Le principali novità di Chrome OS 135:
- In ChromeOS Flex è stato implementato un nuovo stack Bluetooth basato sullo stack Fluoride, trasferito dalla piattaforma Android e che continua a sviluppare lo stack BlueDroid di Broadcom. Per ripristinare il vecchio stack, si può utilizzare l'impostazione chrome://flags/#bluetooth-use-floss.
- Nell'interfaccia di avvio delle applicazioni (Launcher) è stata aggiunta la possibilità di cercare immagini non solo per nome file, ma anche per contenuto.
- Per i mouse Bluetooth è stata attivata la modalità di accoppiamento rapido (Fast Pair). Dopo aver acceso un nuovo mouse o avvicinandolo al computer, il sistema riconoscerà automaticamente il nuovo dispositivo e mostrerà un invito a collegarlo con un solo clic.
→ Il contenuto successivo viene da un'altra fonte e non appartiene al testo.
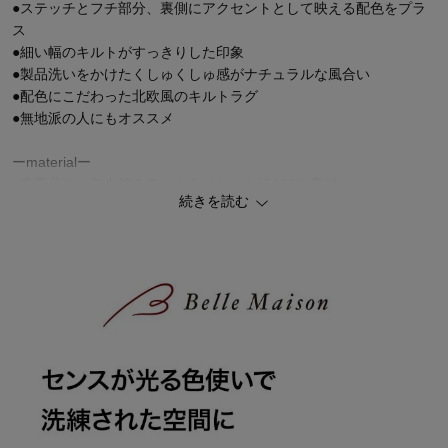
●ステッチとフチ部分、裏側にアクセントとして映える配色をプラ
ス
●細い幅のキルトがすっきりした印象
●製品洗いをかけたくしゅくしゅ感がナチュラルな風合い
●配色にこだわった北欧風のキルトラグ
●無地派の人にもオススメ
ーmaterialー
●表裏共に一年中使える、さらりとした綿100％素材
続きを読む
●気軽に洗えて、汚れても安心
●ゴムベルトなしの仕様なのでラグ使いはもちろん、ソファーカバ
ーやシーツとしても使用ＯＫ
●両面をリバーシブルとしても使えます
ーcolorー
■アイボリー／アイボリー×エンジ
■ライトグレー／ライトグレー×イエロー
■グリーン／グリーン×コーラル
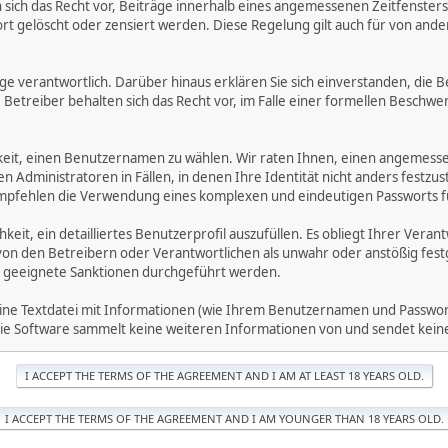
ich das Recht vor, Beiträge innerhalb eines angemessenen Zeitfensters zu
rt gelöscht oder zensiert werden. Diese Regelung gilt auch für von ande
träge verantwortlich. Darüber hinaus erklären Sie sich einverstanden, di
treiber behalten sich das Recht vor, im Falle einer formellen Beschwerd
hkeit, einen Benutzernamen zu wählen. Wir raten Ihnen, einen angemess
dministratoren in Fällen, in denen Ihre Identität nicht anders festzuste
fehlen die Verwendung eines komplexen und eindeutigen Passworts für 
hkeit, ein detailliertes Benutzerprofil auszufüllen. Es obliegt Ihrer 
von den Betreibern oder Verantwortlichen als unwahr oder anstößig fes
 geeignete Sanktionen durchgeführt werden.
eine Textdatei mit Informationen (wie Ihrem Benutzernamen und Passwort
. Die Software sammelt keine weiteren Informationen von und sendet ke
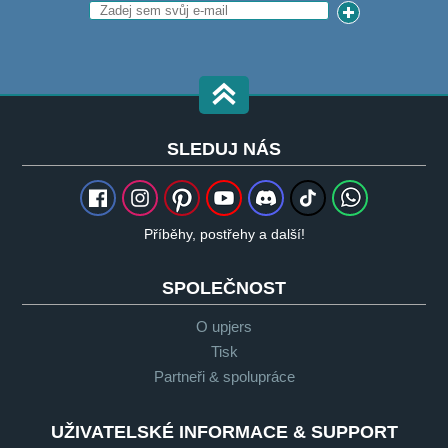
SLEDUJ NÁS
Příběhy, postřehy a další!
SPOLEČNOST
O upjers
Tisk
Partneři & spolupráce
UŽIVATELSKÉ INFORMACE & SUPPORT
- È stata aggiunta la modalità "Mouse Keys", che consente di controllare il cursore del mouse tramite la tastiera. Questa funzione può essere utile per le persone con disabilità motorie (ad esempio, tremori agli arti) che hanno difficoltà ad usare il mouse.
- È stato semplificato il processo di attivazione e disattivazione del "face control", una modalità che consente di utilizzare il movimento della testa per controllare il movimento del puntatore del mouse e per effettuare clic.
- Sono state risolte 6 vulnerabilità, di cui una è stata segnalata come grave (accesso alla memoria già liberata in Site Isolation). L'ammontare delle ricompense versate ai ricercatori che hanno scoperto i problemi ammonta a 9.000 dollari.